An especially notable member of the impressive ensemble is the multi-faced Stephen Fry (actor, stage and screen playwright, director, to name just a few hats he's worn) making his Broadway debut as the killjoy Malvolio. Charles Lamb once dubbed the character as the "Don Juan of erotomania" and Fry's portrayal lives up to it with his swagger completely intact. When Fry comes on for his grotesque seductive scene in Act 3, wearing yellow cross-gartered stockings and grinning like the Cheshire Cat, he tugs laughs out of the most reserved audience member.
Other performers deserving mention are Samuel Barnett playing a sensitive Viola/Cesario (more on him in my comments on Richard III), Paul Chahidi as a surprisingly roly-poly but calculating Maria, and Angus Wright as Sir Andrew Aguecheek, rightly ridiculous throughout.
About Richard III (spelled out as King Richard the Third to again underscore the true to the Elizabethan era staging)While Twelfth Night is a jewel of a show, Richard III has more of a-diamond in-the rough quality. The reason for this is that Rylance takes a decidedly different tack on the villain-hero, emphasizing Richard as a remarkably funny schemer extraordinaire. He may well have rooted his interpretation from a soliloquy in the third part of the Henry VI plays. There Richard surfaces as an insidious personage who "can smile and murthers while I smiles." Remember that old adage: Be careful what you wish for? Well, those words could well underscore Richard's tragedy here! He dreams of being King, and in fulfilling his dream in cold-hearted fashion, sows the very seeds to his own downfall.
T There are also a few notable departures from the text. The character of Queen Margaret is jettisoned. Since she rants on and on in the play, this cut is a good choice as listening to the mad Queen air her grievances (Richard has killed her husband King Henry VI and their young son Edward), however justified, can extend the show's running time.
With the other performers once again outstanding, it's tough and almost unfair to single out any particular one. The two males playing women certainly do a mighty fine job of showing how Richard's personality can wear other characters down into submission. Joseph Timms' Lady Anne who succumbs to Richard's charms of Richard after rudely spitting in his face in Act 1, Scene 2 (Well, he has killed her husband and father-in-law!) comes across as a woman with nothing left to lose. If Rylance's Richard is a crown-grasper, then Timsm's Anne, is a security-seeker (and betrayed all too soon by her double-dealing spouse). The other cross-dressing actor who delivers is Samuel Barnett, the delightful Viola of Twelfth Night is even better as Queen Elizabeth, registering the dignity of the Queen and her real vulnerability to Richard's treachery.
In spite of his slightly left-of-center spin on Richard, I thoroughly savored Rylance's off-beat interpretation, punctuated with a halting stammer and marked by a rather diffident manner.
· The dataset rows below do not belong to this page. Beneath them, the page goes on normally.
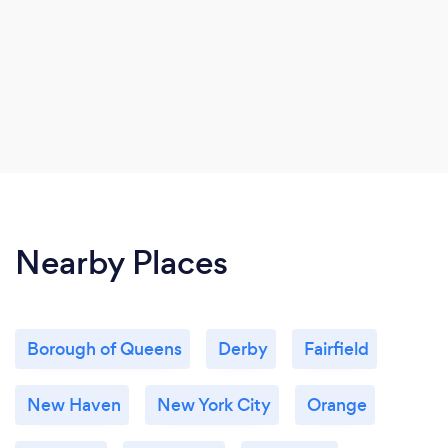
Nearby Places
Borough of Queens
Derby
Fairfield
New Haven
New York City
Orange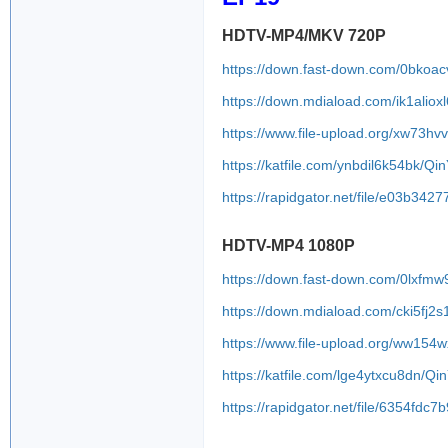
HDTV-MP4/MKV 720P
https://down.fast-down.com/0bkoa
https://down.mdiaload.com/ik1alioxl
https://www.file-upload.org/xw73h
https://katfile.com/ynbdil6k54bk/Q
https://rapidgator.net/file/e03b
HDTV-MP4 1080P
https://down.fast-down.com/0lxfmw
https://down.mdiaload.com/cki5fj2s
https://www.file-upload.org/ww154
https://katfile.com/lge4ytxcu8dn/
https://rapidgator.net/file/6354f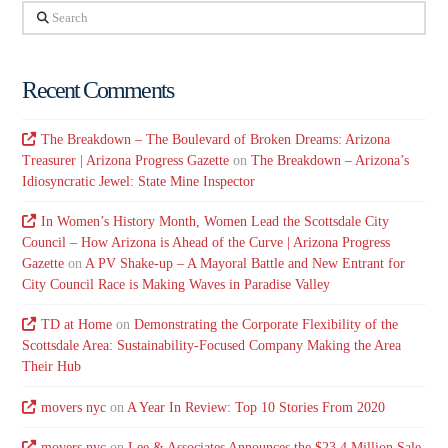
Search
Recent Comments
The Breakdown – The Boulevard of Broken Dreams: Arizona
Treasurer | Arizona Progress Gazette
on
The Breakdown – Arizona’s
Idiosyncratic Jewel: State Mine Inspector
In Women’s History Month, Women Lead the Scottsdale City
Council – How Arizona is Ahead of the Curve | Arizona Progress
Gazette
on
A PV Shake-up – A Mayoral Battle and New Entrant for
City Council Race is Making Waves in Paradise Valley
TD at Home
on
Demonstrating the Corporate Flexibility of the
Scottsdale Area: Sustainability-Focused Company Making the Area
Their Hub
movers nyc
on
A Year In Review: Top 10 Stories From 2020
movers nyc
on
Lee & Associates Announces the $23.4 Million Sale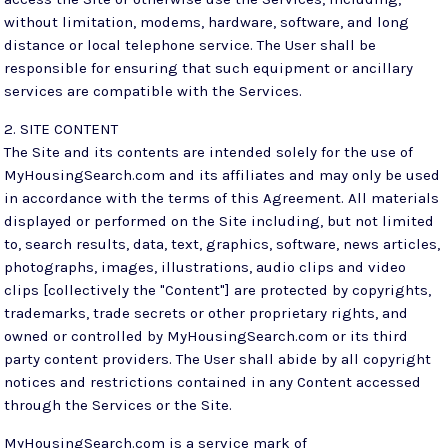
without limitation, modems, hardware, software, and long
distance or local telephone service. The User shall be
responsible for ensuring that such equipment or ancillary
services are compatible with the Services.
2. SITE CONTENT
The Site and its contents are intended solely for the use of
MyHousingSearch.com and its affiliates and may only be used
in accordance with the terms of this Agreement. All materials
displayed or performed on the Site including, but not limited
to, search results, data, text, graphics, software, news articles,
photographs, images, illustrations, audio clips and video
clips [collectively the "Content"] are protected by copyrights,
trademarks, trade secrets or other proprietary rights, and
owned or controlled by MyHousingSearch.com or its third
party content providers. The User shall abide by all copyright
notices and restrictions contained in any Content accessed
through the Services or the Site.
MyHousingSearch.com is a service mark of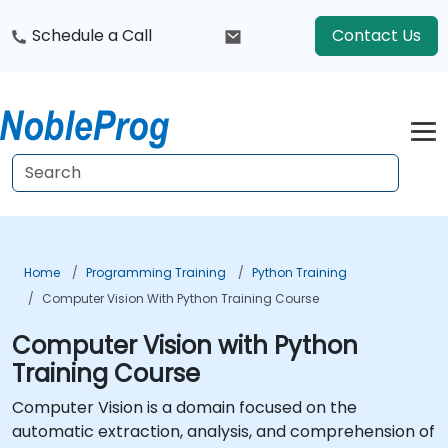
Schedule a Call
Contact Us
Home
Programming Training
Python Training
Computer Vision With Python Training Course
Computer Vision with Python
Training Course
Computer Vision is a domain focused on the
automatic extraction, analysis, and comprehension of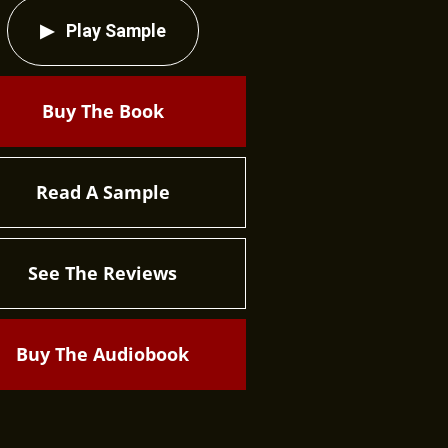
Play Sample
Buy The Book
Read A Sample
See The Reviews
Buy The Audiobook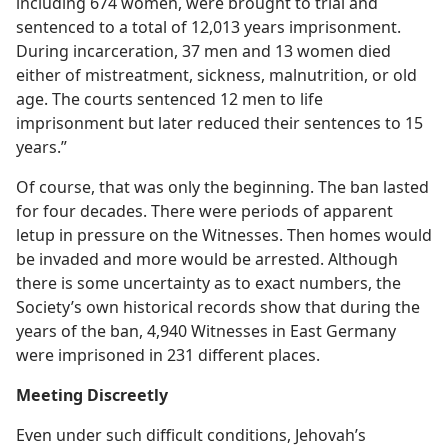
including 674 women, were brought to trial and
sentenced to a total of 12,013 years imprisonment.
During incarceration, 37 men and 13 women died
either of mistreatment, sickness, malnutrition, or old
age. The courts sentenced 12 men to life
imprisonment but later reduced their sentences to 15
years.”
Of course, that was only the beginning. The ban lasted
for four decades. There were periods of apparent
letup in pressure on the Witnesses. Then homes would
be invaded and more would be arrested. Although
there is some uncertainty as to exact numbers, the
Society’s own historical records show that during the
years of the ban, 4,940 Witnesses in East Germany
were imprisoned in 231 different places.
Meeting Discreetly
Even under such difficult conditions, Jehovah’s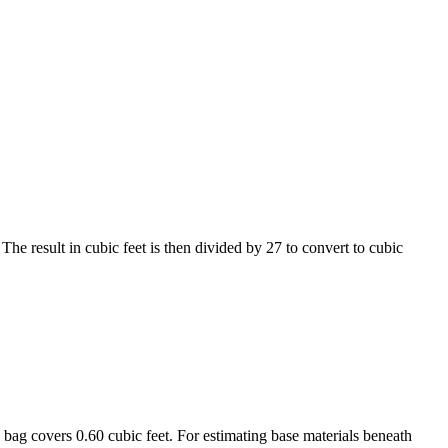
The result in cubic feet is then divided by 27 to convert to cubic
 bag covers 0.60 cubic feet. For estimating base materials beneath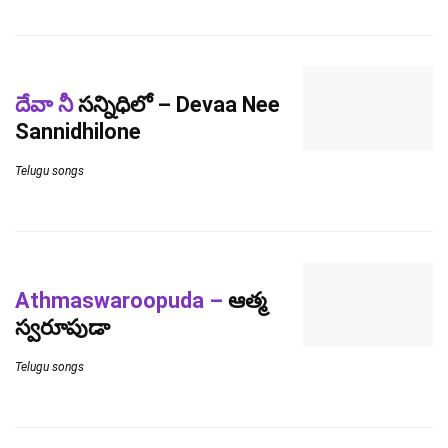
దేవా నీ
సన్నిధిలో – Devaa Nee
Sannidhilone
Telugu songs
Athmaswaroopuda –
ఆత్మ
స్వరూపుడా
Telugu songs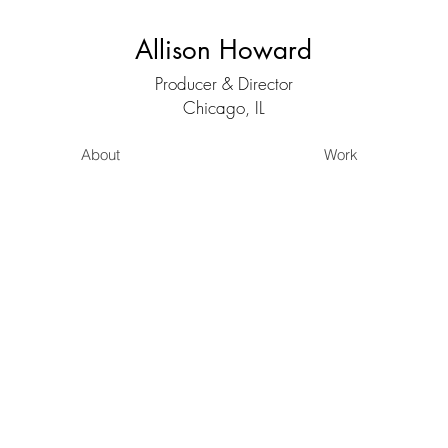
Allison Howard
Producer & Director
Chicago, IL
About
Work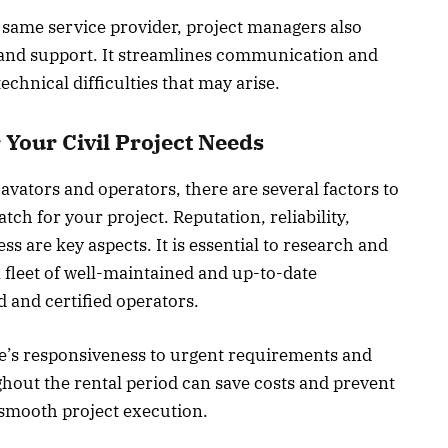
same service provider, project managers also
 and support. It streamlines communication and
echnical difficulties that may arise.
 Your Civil Project Needs
cavators and operators, there are several factors to
tch for your project. Reputation, reliability,
ess are key aspects. It is essential to research and
a fleet of well-maintained and up-to-date
 and certified operators.
e’s responsiveness to urgent requirements and
ghout the rental period can save costs and prevent
o smooth project execution.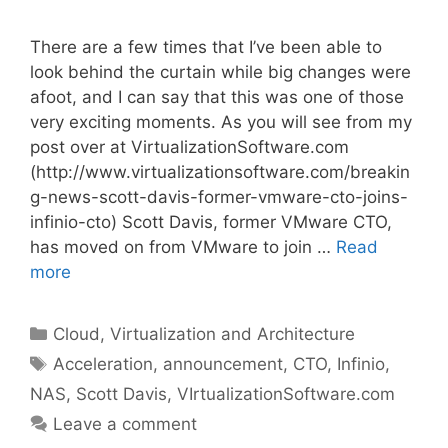
There are a few times that I’ve been able to
look behind the curtain while big changes were
afoot, and I can say that this was one of those
very exciting moments. As you will see from my
post over at VirtualizationSoftware.com
(http://www.virtualizationsoftware.com/breakin
g-news-scott-davis-former-vmware-cto-joins-
infinio-cto) Scott Davis, former VMware CTO,
has moved on from VMware to join …
Read
more
Categories
Cloud, Virtualization and Architecture
Tags
Acceleration
,
announcement
,
CTO
,
Infinio
,
NAS
,
Scott Davis
,
VIrtualizationSoftware.com
Leave a comment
Kevin Spacey's Richard at the Brooklyn Academy of Music in 2011 was tinged with more grandeur, and Ian McKellen's 1995 film portrait had more diabolic darkness. But Rylance's Richard with its whiff of eccentricity still rings true to the original.
To see or not to see both. . .No doubt this is a double treat and ideally you'll be able to see both plays. If going to both would strain your wallet, you can take advantage of the $27 tickets available for both shows (on stage and throughout the balconies). You can also opt for the show that most suits your theater taste: Twelfth Night is a good bet for those who like their Shakespeare at the cutting-edge, with a definite Asian look and feel to boot. It's also the only one in which the above mentioned Stephen Fry appears. Richard III is a more( of an opportunity to see Rylance play the hypocritical Duke of Gloucester, and watch his rise and fall in a maverick style. But, by all means, be among the happy few who can say that they have witnessed the incomparable Mark Rylance performing the Bard on the boards of the Belasco.
And who knows. Come June, when the Tony nominations 2014 come round, the two-time Award-winning Rylance (Boeing Boeing and Jerusalem each won him a statuette) just might be tapped again.